Je ne sais plus combien de fois j'ai écouté le discours de la victoire d'Obama, tel un nouvel air dont on ne se lasse pas, un nouvel air qui nous fait changer d'ère.

L'extrait le plus émouvant, celui qui me donne des frissons à tout coup, est celui où Obama raconte l'histoire d'Ann Nixon Cooper, cette Afro-Américaine de 106 ans, née d'une génération juste après l'esclavage, qui a vécu assez longtemps pour voir l'impossible devenir possible : élire un Noir au poste le plus important du monde.Il n'y a pas si longtemps, a rappelé Obama, cette femme noire n'avait même pas le droit de vote - parce qu'elle était femme et parce qu'elle était noire dans une société où la ségrégation et le sexisme faisaient la loi. Elle a vécu à une époque «où il n'y avait ni voitures sur les routes ni avions dans le ciel». Elle a vu le temps pas si lointain où Blancs et Noirs ne pouvaient même pas s'asseoir côte à côte dans l'autobus. Elle a vu Martin Luther King rêver et mourir. Elle a vu défiler le grand film de l'Histoire. Elle a vu tant de choses changer. «La douleur et l'espoir, la lutte et le progrès, les fois où on nous disait que nous n'y pouvions rien et les personnes qui ont persévéré avec ce credo américain : Oui, nous le pouvons ! (Yes we can !)»
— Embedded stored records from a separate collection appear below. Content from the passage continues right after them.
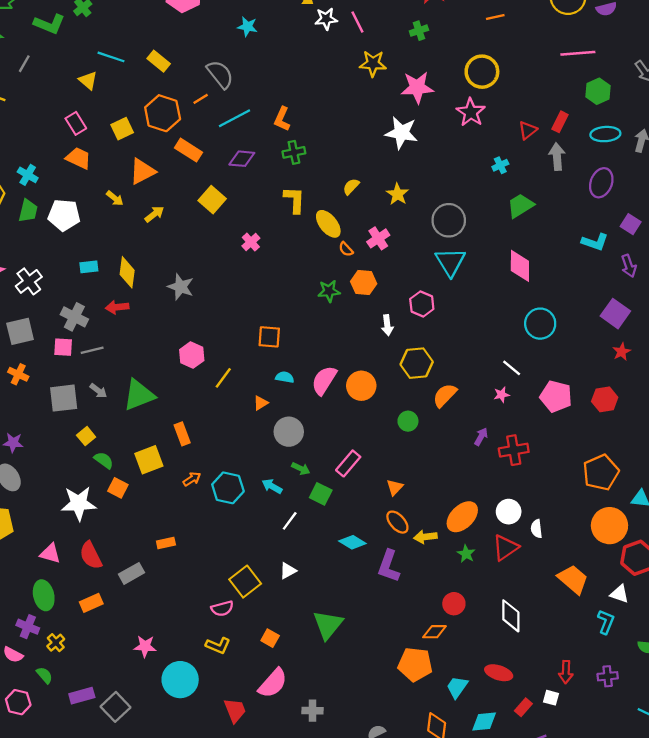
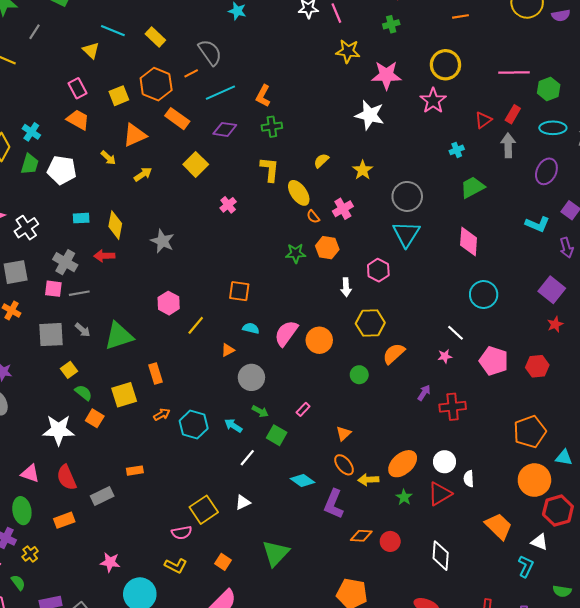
pink line: (578, 53) -> (514, 73), moved
pink rectangle: (348, 463) -> (303, 409), size x0.6
orange diamond: (434, 632) -> (361, 536), moved

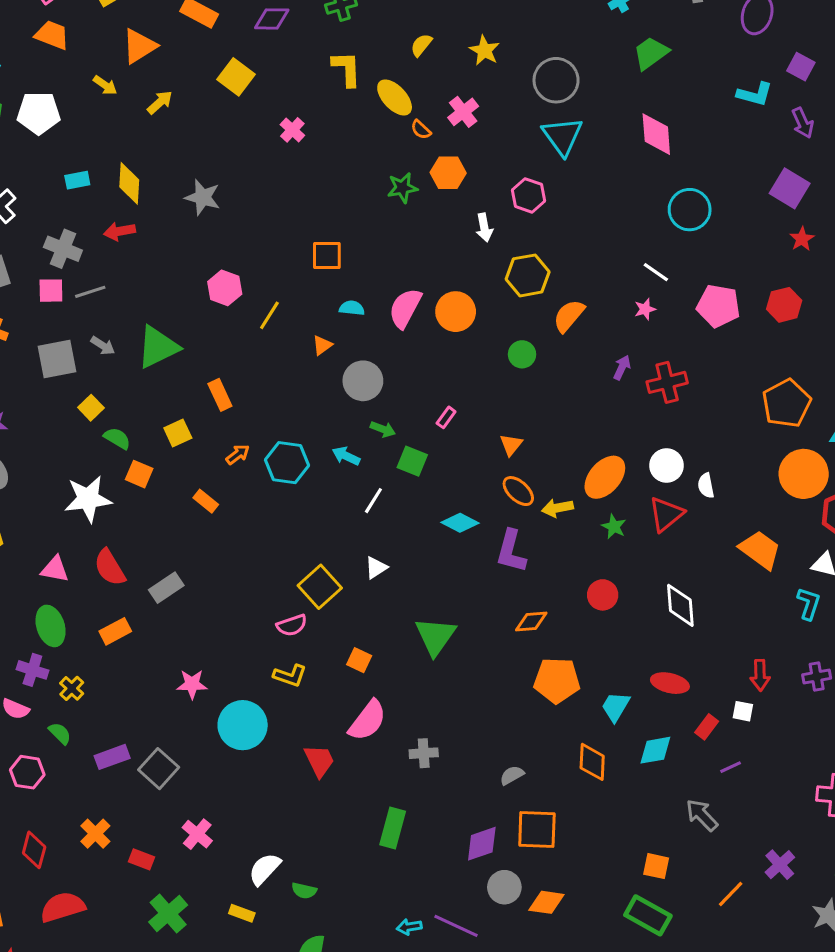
yellow square: (124, 395) -> (178, 433), size x0.7
orange rectangle: (135, 471) -> (206, 501), moved, turned 56
orange diamond: (361, 536) -> (531, 622), moved

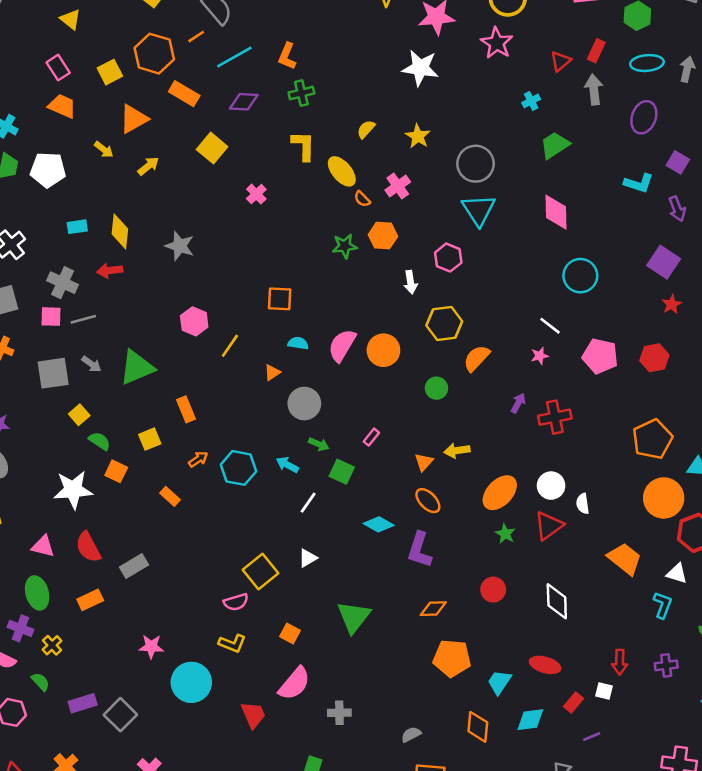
yellow arrow: (557, 508) -> (457, 450), moved

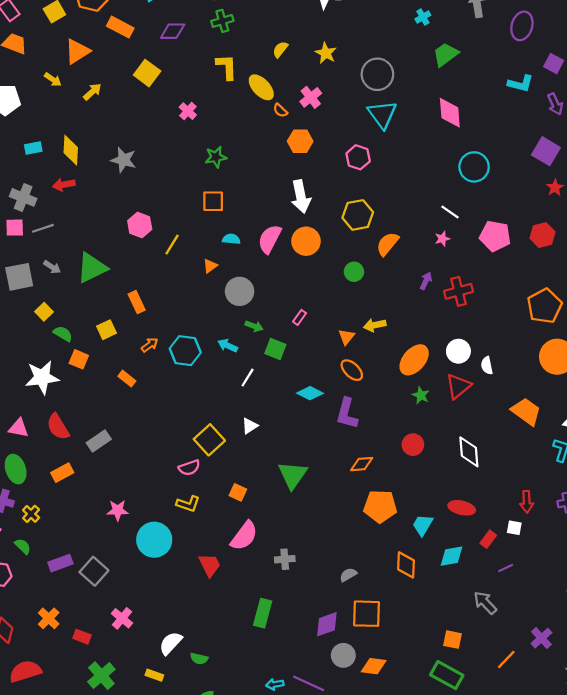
green star: (345, 246) -> (216, 157), moved
white arrow: (410, 282) -> (301, 197), moved, size x1.6

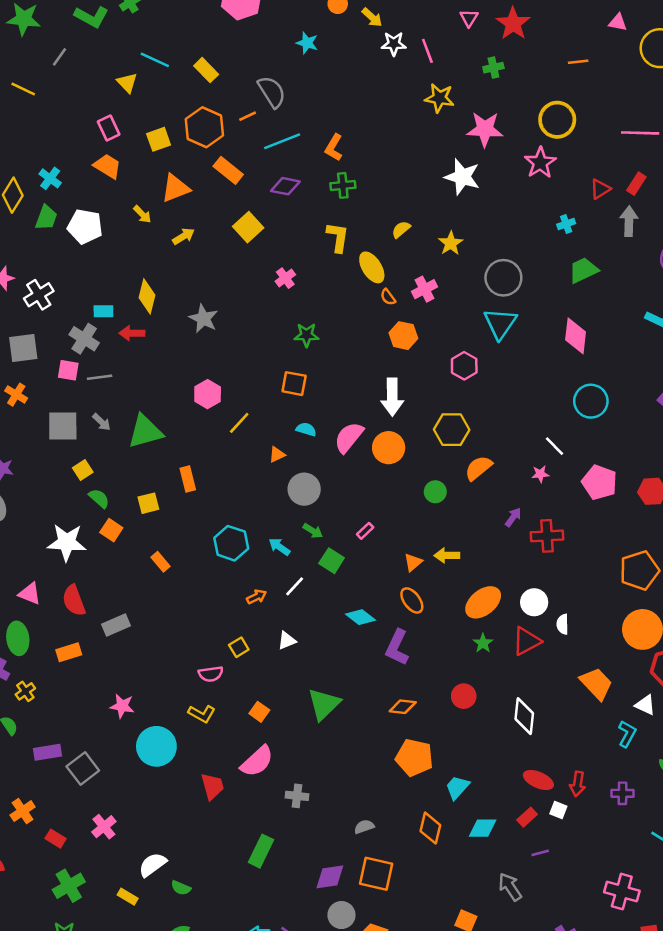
cyan rectangle: (33, 148) -> (103, 311), moved
orange arrow: (150, 345) -> (257, 597), moved
yellow square: (209, 440) -> (239, 647), size x0.6
red ellipse: (462, 508) -> (538, 780), moved

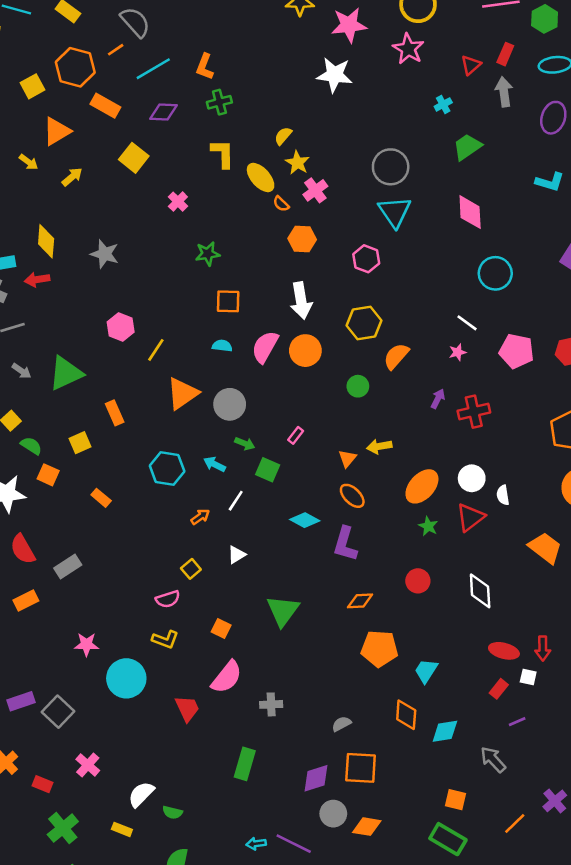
yellow star: (451, 243) -> (297, 163), moved
orange square: (294, 384) -> (228, 301), moved
orange triangle: (277, 455) -> (182, 393), moved, size x2.0
cyan diamond: (483, 828) -> (445, 731), moved

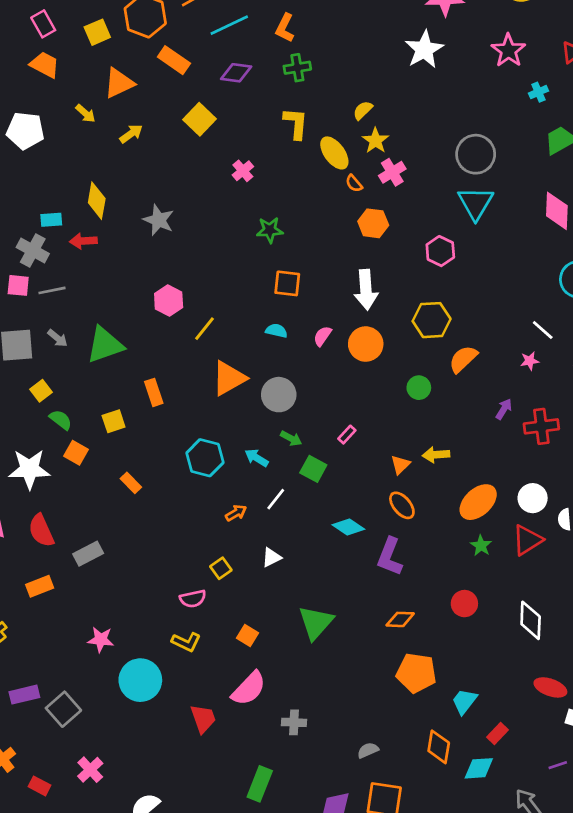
pink star: (408, 49) -> (508, 51), moved
white star: (335, 75) -> (424, 50), turned 30
pink semicircle: (265, 347) -> (322, 336), size x0.6
red rectangle: (499, 689) -> (497, 734), moved

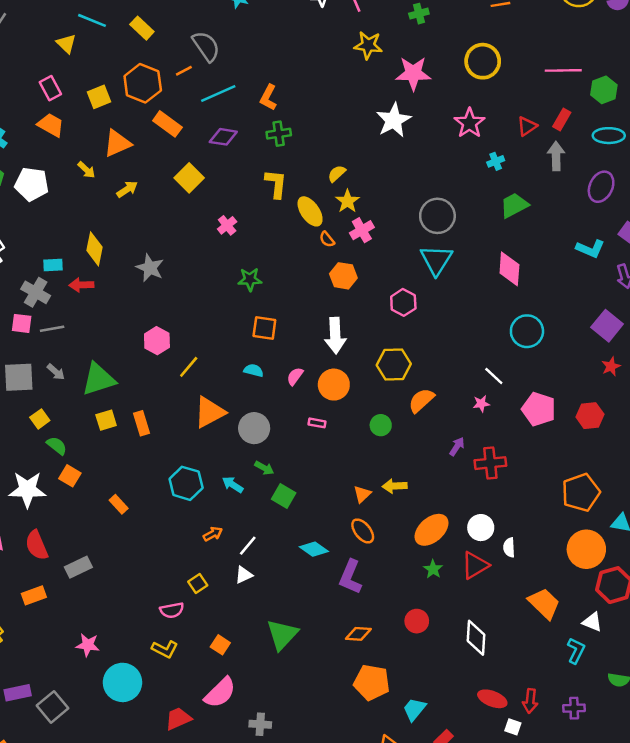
yellow square: (114, 421) -> (106, 420), moved
pink rectangle: (347, 435) -> (317, 423), moved, turned 56
white line: (276, 499) -> (248, 546), moved
red trapezoid: (203, 719) -> (178, 719), turned -96

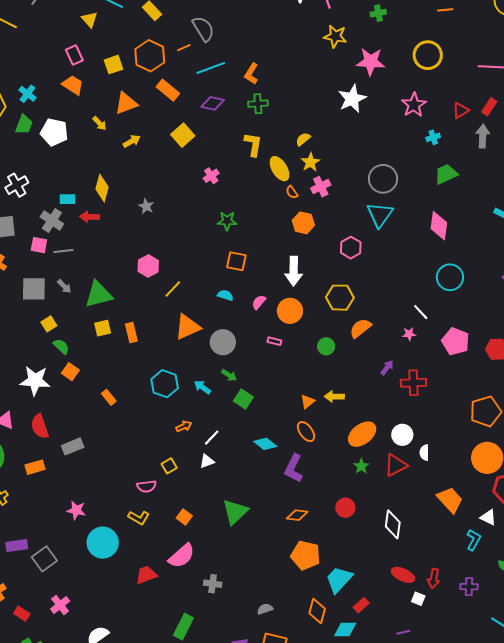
gray star: (150, 268) -> (146, 206), size x0.7
cyan trapezoid: (414, 709) -> (339, 579), size x1.4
De façon brillante et poignante, avec l'éloquence d'un poète, Obama résumait le XXe siècle en quelques paragraphes et s'y plaçait à la fin, comme trois points de suspension qui appellent à l'espoir. Voyez tout ce que cette femme a vu, nous disait-il. Et pensez maintenant à tout ce que nos enfants pourraient voir. «Un homme a marché sur la Lune, un mur est tombé à Berlin. Notre monde a été relié grâce à notre science et à notre imagination. Et cette année, lors de cette élection, elle a touché du doigt un écran pour voter parce que, après 106 ans en Amérique, à travers les meilleurs moments et les heures les plus sombres, elle sait comment l'Amérique peut changer.»

Un orateur sans génie en aurait fait une histoire sirupeuse ponctuée de clichés et de slogans creux. Mais dans les mots d'Obama, c'était tout le contraire. La force évocatrice de cette histoire m'a soufflée, comme elle a soufflé des millions de personnes. Elle nous donne à voir le temps qui passe, l'Histoire qui s'écrit dans une main ridée posée sur un écran pour voter. L'image saisissante d'une dame de 106 ans qui incarne la jeunesse retrouvée de l'Amérique, sa soif de changement. Et tous ces gens, jeunes ou vieux, blancs ou noirs, de toutes confessions, dans des palaces ou des coins perdus, à Nairobi, Chicago ou Montréal, qui répètent, hypnotisés : «Yes we can !»

«Nous devons apprendre à vivre ensemble comme des frères, sinon nous allons mourir tous ensemble comme des idiots.» En écoutant Barack Obama, inspirant et inspiré, évoquer sans le nommer le rêve de ce «preacher» d'Atlanta auquel il nous fait penser, j'avais en tête cette phrase lumineuse de Martin Luther King, prononcée quatre jours avant son assassinat, le 4 avril 1968.

Quarante ans plus tard, devant cette longue route escarpée qui est la sienne, un Obama tout aussi lumineux fait renaître le rêve assassiné. Le Monde en parlait comme de la «première bonne nouvelle planétaire depuis la chute du mur de Berlin en 1989». C'est une sacrée bonne nouvelle. Les attentes sont élevées, les déceptions seront inévitables. Il reste qu'Obama incarne mieux que quiconque ce désir profond de dire non aux idiots. Le contraste avec les discours simplistes, manichéens et arrogants de Bush est saisissant. Et réjouissant. Même si tout va mal, surtout si tout va mal, que des guerres font rage et que l'économie s'effondre, c'est déjà ça de pris.